Mathematics: Post your doubts here!

[iKhaled]

god..winter exam 2012 paper 31 was RAAAPPEEEEE!!

 

[scouserlfc]

Can anyone solve this without using a calculator and giving the exact answer for x

(3x)^(lg3) = (4x)^(lg4)

I know its easy and even i solved it but can anyone tell me the answer in the exact form and if possible the steps u used to get them so i can compare to mine as i dont have the answer for this And a big thanks if u do solve it

 

[PhyZac]

Can anyone solve this without using a calculator and giving the exact answer for x

(3x)^(lg3) = (4x)^(lg4)

I know its easy and even i solved it but can anyone tell me the answer in the exact form and if possible the steps u used to get them so i can compare to mine as i dont have the answer for this And a big thanks if u do solve it

it is very hard

lg [(3x)^(lg3)] = lg [(4x)^(lg4)]
lg3 x lg3x = lg4 x lg4x
lg3 x (lg3 + lgx) = lg4 x (lg4 + lgx)
(lg3)^2 + lg3lgx = (lg4)^2 + lg4lgx
(lg3)^2 - (lg4)^2 = lg4lgx - lg3lgx
(lg3 - lg4) (lg3 + lg4) = lgx (lg4 - lg3)
-(lg4 -lg3) (lg3 + lg4) = lgx (lg4 - lg3)
-(lg3 + lg4) = lgx
-lg12 = lgx
lg(1/12) = lgx
x = 1/12

 

[iKhaled]

it is very hard

lg [(3x)^(lg3)] = lg [(4x)^(lg4)]
lg3 x lg3x = lg4 x lg4x
lg3 x (lg3 + lgx) = lg4 x (lg4 + lgx)
(lg3)^2 + lg3lgx = (lg4)^2 + lg4lgx
(lg3)^2 - (lg4)^2 = lg4lgx - lg3lgx
(lg3 - lg4) (lg3 + lg4) = lgx (lg4 - lg3)
-(lg4 -lg3) (lg3 + lg4) = lgx (lg4 - lg3)
-(lg3 + lg4) = lgx
-lg12 = lgx
lg(1/12) = lgx
x = 1/12

is this statistics or math? lg is log? :S:S:S

 

[PhyZac]

is this statistics or math? lg is log? :S:S:S

Pure 3
lg is log which is log to base 10

 

[Esme]

god..winter exam 2012 paper 31 was RAAAPPEEEEE!!

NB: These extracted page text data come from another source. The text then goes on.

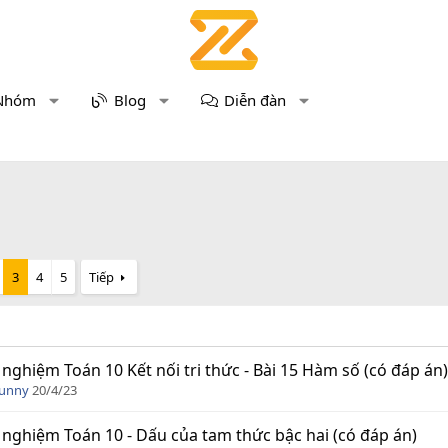
Nhóm
Blog
Diễn đàn
3
4
5
Tiếp
 nghiệm Toán 10 Kết nối tri thức - Bài 15 Hàm số (có đáp án)
Funny
20/4/23
 nghiệm Toán 10 - Dấu của tam thức bậc hai (có đáp án)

Not that I approve your choice of words, but yeah it was a tricky one!!

 

[19islandprincess96]

You got confused
The argument of u is -3π/4
The argument of u^2 is π/2
That's what the marking scheme says

Yes... but how do we get π/2?

 

[Esme]

Yes... but how do we get π/2?

Okay..let's do it by another method then. We're given u, aren't we?
Now square the complex number, solve it and use that to find the argument.

I've forgotten the question, so if you can tell me what is u, I'll try and see if I can get the correct argument by this method.

 

[19islandprincess96]

Hey guys.Isn't anyone in here doing stats? :S

I am! Its really confusing to me...

 

[iKhaled]

I am! Its really confusing to me...

thats why mechanics FOR THE WIN!!

 

[SararaIH]

xdy/dx=1-y^2
rearrange so that all the x terms are at one side and y terms at the other.
so.... 1/(1-y^2) dy = 1/x dx
Now integrate both the sides,
$-sign for integration
$ 1/(1-y^2) dy = $1/x dx
P.S (1-y^2) is in the form a^2 - b^2 which is nothing but (a+b)(a-b)(remember??!)
so in order to integrate expressions like $1/a^2 - b^2 = [ 1/2a* ln(a+b/a-b)] (memorise this)
Therefore,
continuing with the integration,
$ 1/(1-y^2) dy = $1/x dx
[1/2*1 * ln(1+y/1-y)] = lnx +K where K is the common constant!
You're given: x=2, y=0
so put those in the eqn:
1/2 * ln (1+0/1-0) = ln2 +K
ln(1) is '0'.
therefore, K+ln2 = 0
K= -ln2 D
Now get the eqn
1/2 * ln(1+y/1-y) =lnx -ln2
1/2 * ln(1+y/1-y) -lnx + ln2 = 0

There u gooo!!
I hope u got it!! it can be easy...if u didnt understand then refer to the website i posted! u'll get it forever stuck in ur mind!!

Cheers!

Hey, could you please tell me the final answer for the expression of 'y in terms of x'. The answer isn't written on the Mark Scheme :/

 

[19islandprincess96]

Okay..let's do it by another method then. We're given u, aren't we?
Now square the complex number, solve it and use that to find the argument.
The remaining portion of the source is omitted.